Understanding Elasticsearch Architecture
Elasticsearch has a quite simple and straightforward architecture. If you have worked with any distributed service you will find the base architecture of Elasticsearch service easy to understand.
In this tutorial we will cover the Elasticsearch architecture where we will explain what is a cluster and nodes, then how Elasticsearch processes the incoming data, what happens when we try to search some data in the Elasticsearch cluster, and we will also cover some basics of Index, Documents, Shards and Replicas.
So let's start with the basic architecture of Elasticsearch service deployment.
Elasticsearch Architecture: Cluster and Nodes
Elasticsearch is deployed in a cluster, with a minimum of 1 node. A node is a physical or virtual server on which an instance of the Elasticsearch service runs and the node is a part of the cluster. The data stored in Elasticsearch is divided amongst the nodes in a cluster, thereby distributing the load.
So a cluster is nothing but a group of Nodes amongst which the entire data or the cluster is divided. The default name for the Elasticsearch cluster is elasticsearch. When we start a new node, it automatically joins the cluster with name elasticsearch if available on the same network.
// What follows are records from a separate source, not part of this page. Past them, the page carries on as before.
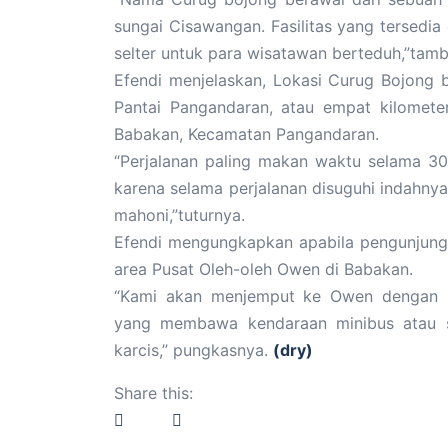
sungai Cisawangan. Fasilitas yang tersedi
selter untuk para wisatawan berteduh,”tamb
Efendi menjelaskan, Lokasi Curug Bojong b
Pantai Pangandaran, atau empat kilomete
Babakan, Kecamatan Pangandaran.
“Perjalanan paling makan waktu selama 30
karena selama perjalanan disuguhi indahn
mahoni,”tuturnya.
Efendi mengungkapkan apabila pengunjung
area Pusat Oleh-oleh Owen di Babakan.
“Kami akan menjemput ke Owen dengan 
yang membawa kendaraan minibus atau se
karcis,” pungkasnya.
(dry)
Share this:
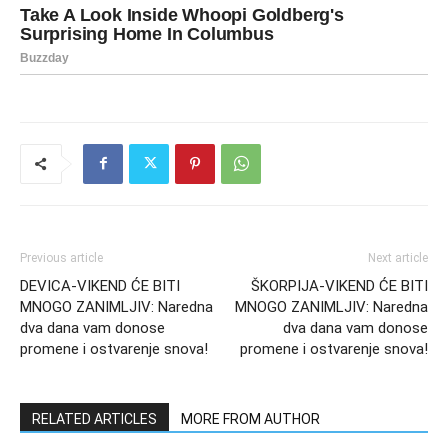
Previous article
Next article
DEVICA-VIKEND ĆE BITI
ŠKORPIJA-VIKEND ĆE BITI
MNOGO ZANIMLJIV: Naredna
MNOGO ZANIMLJIV: Naredna
dva dana vam donose
dva dana vam donose
promene i ostvarenje snova!
promene i ostvarenje snova!
RELATED ARTICLES
MORE FROM AUTHOR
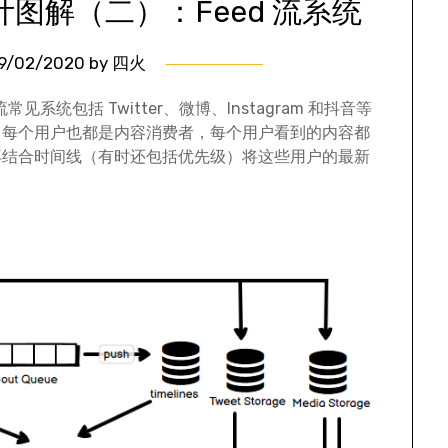
图解（二）：Feed 流系统
9/02/2020
by
四火
常见系统包括 Twitter、微博、Instagram 和抖音等
，每个用户也都是内容消费者，每个用户看到的内容都
再结合时间线（有时还包括优先级）将这些用户的最新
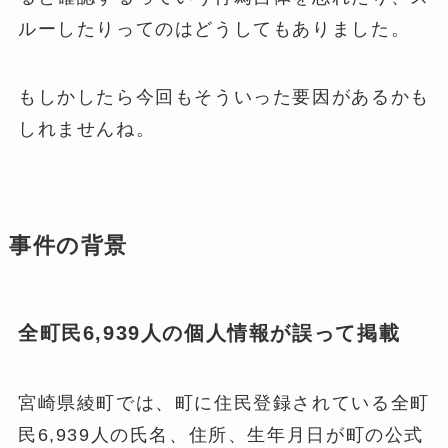
ルーしたりってのはどうしてもありました。
もしかしたら今回もそういった要因があるかも
しれませんね。
事件の背景
全町民6,939人の個人情報が誤って掲載
宮崎県綾町では、町に住民登録されている全町
民6,939人の氏名、住所、生年月日が町の公式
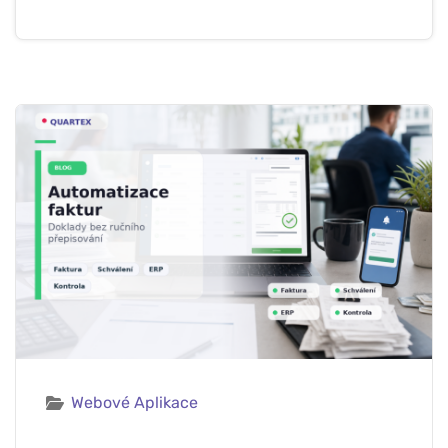
Webové Aplikace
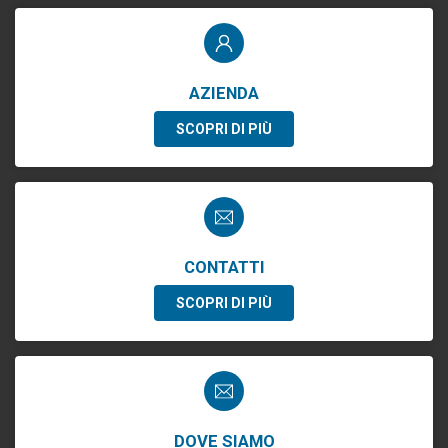
AZIENDA
SCOPRI DI PIÙ
CONTATTI
SCOPRI DI PIÙ
DOVE SIAMO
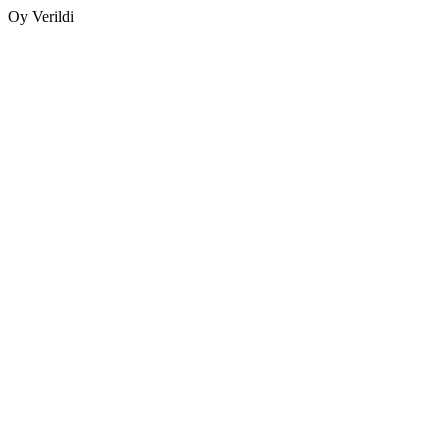
Oy Verildi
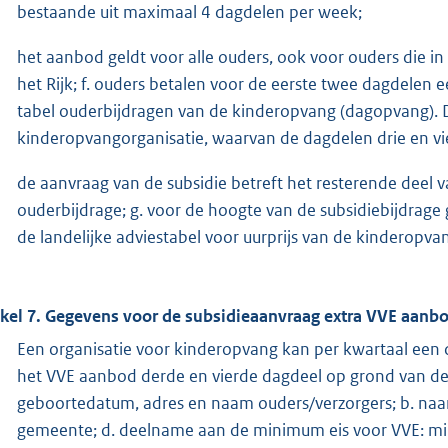
bestaande uit maximaal 4 dagdelen per week;
het aanbod geldt voor alle ouders, ook voor ouders die
het Rijk; f. ouders betalen voor de eerste twee dagdele
tabel ouderbijdragen van de kinderopvang (dagopvang). 
kinderopvangorganisatie, waarvan de dagdelen drie en vier
de aanvraag van de subsidie betreft het resterende deel 
ouderbijdrage; g. voor de hoogte van de subsidiebijdrage
de landelijke adviestabel voor uurprijs van de kinderopvang
ikel 7. Gegevens voor de subsidieaanvraag extra VVE aanb
Een organisatie voor kinderopvang kan per kwartaal een 
het VVE aanbod derde en vierde dagdeel op grond van d
geboortedatum, adres en naam ouders/verzorgers; b. naam
gemeente; d. deelname aan de minimum eis voor VVE: mini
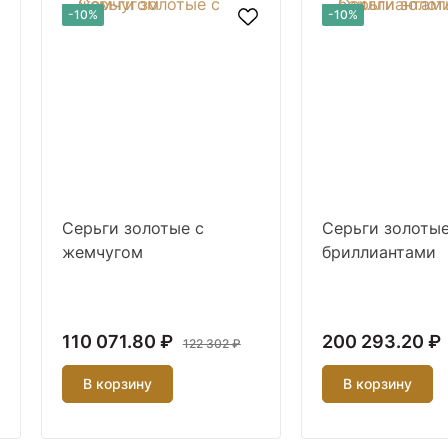
-10%
-10%
Серьги золотые с
Серьги золотые
жемчугом
бриллиантами
110 071.80 ₽
200 293.20 ₽
122 302 ₽
В корзину
В корзину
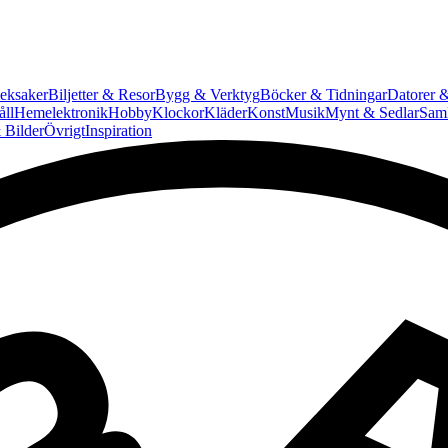
eksaker
Biljetter & Resor
Bygg & Verktyg
Böcker & Tidningar
Datorer &
ll
Hemelektronik
Hobby
Klockor
Kläder
Konst
Musik
Mynt & Sedlar
Saml
 Bilder
Övrigt
Inspiration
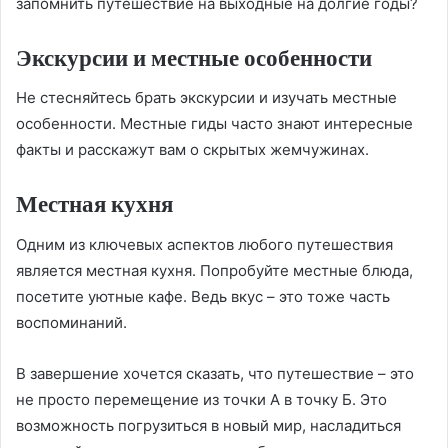
запомнить путешествие на выходные на долгие годы?
Экскурсии и местные особенности
Не стесняйтесь брать экскурсии и изучать местные
особенности. Местные гиды часто знают интересные
факты и расскажут вам о скрытых жемчужинах.
Местная кухня
Одним из ключевых аспектов любого путешествия
является местная кухня. Попробуйте местные блюда,
посетите уютные кафе. Ведь вкус – это тоже часть
воспоминаний.
В завершение хочется сказать, что путешествие – это
не просто перемещение из точки А в точку Б. Это
возможность погрузиться в новый мир, насладиться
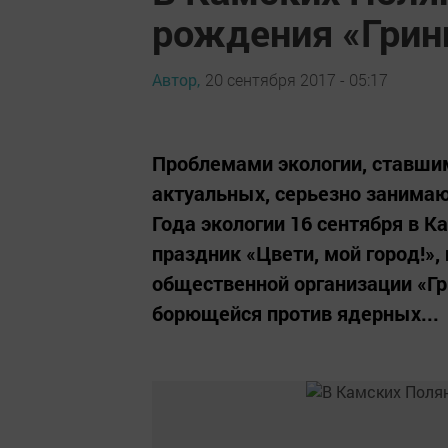
рождения «Грин
Автор,
20 сентября 2017 - 05:17
Проблемами экологии, ставши
актуальных, серьезно занимают
Года экологии 16 сентября в 
праздник «Цвети, мой город!
общественной организации «Гри
борющейся против ядерных...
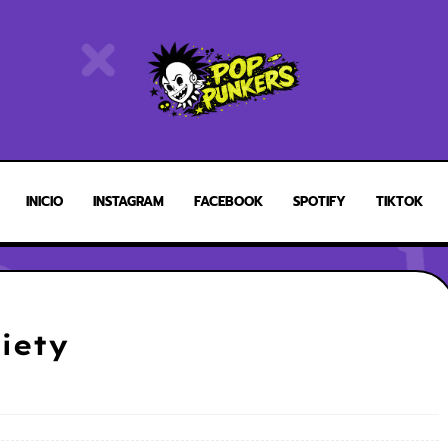
INICIO
INSTAGRAM
FACEBOOK
SPOTIFY
TIKTOK
iety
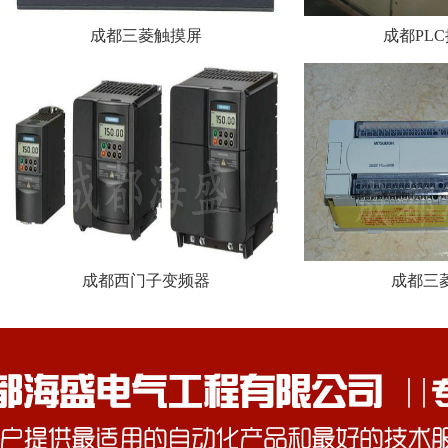
成都三菱触摸屏
成都PL
成都西门子变频器
成都三菱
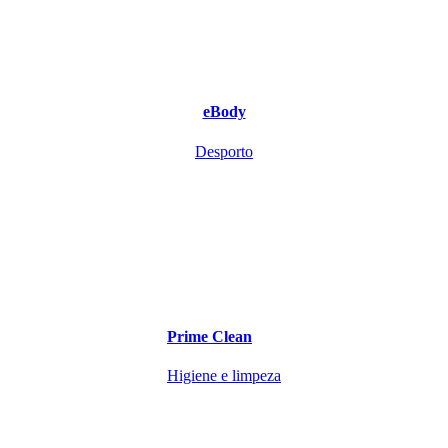
eBody
Desporto
Prime Clean
Higiene e limpeza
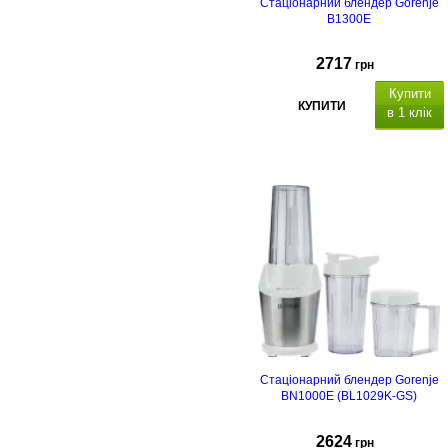
Стаціонарний блендер Gorenje
B1300E
2717
грн
Купити
КУПИТИ
в 1 клік
Стаціонарний блендер Gorenje
BN1000E (BL1029K-GS)
2624
грн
As the data is divided amongst the nodes, hence when we query Elasticsearch for some data, the query is run parallely on all the nodes.
The Ports 9200 and 9300
Another interesting point which is generally confusing for many is why we have two ports 9200 and 9300 for the nodes.
The port 9200, is for REST API which is available for the incoming HTTP requests which are generally for the Elasticsearch API like query, create an index, list all indices, etc. It is recommended that we hit the master node to access the Elasticsearch API and then the master node internally communicates with the other nodes in the cluster, and that inter-node communication is done via the port 9300.
So we can say that for the outside world, i.e. for the request coming from outside the cluster (HTTP requests) port 9200 is used. And for inter-node communication the port 9300 is used. The inter node communication takes place via the transport layer.
More about Elasticsearch Nodes
The idea behind having multiple nodes in Elasticsearch cluster is not just to divide the data to be stored, but we can also add different roles/tasks to different nodes. Following are some of the types of nodes we can have in an elasticsearch cluster:
Data nodes - It is used for storing data and for performing data-related operations like search queries, etc.
Master nodes - This node is in charge of cluster-wide management and configuration actions such as adding and removing nodes. Also, we should use elasticsearch API from this node.
Client nodes - It is not required to have this node, but in case of heavy data load this node can be used to forward cluster requests to the master node and data-related requests to data nodes.
Ingest nodes - We can have an ingest node, which acts as the gateway for the incoming data where we can pre-process the documents before indexing them.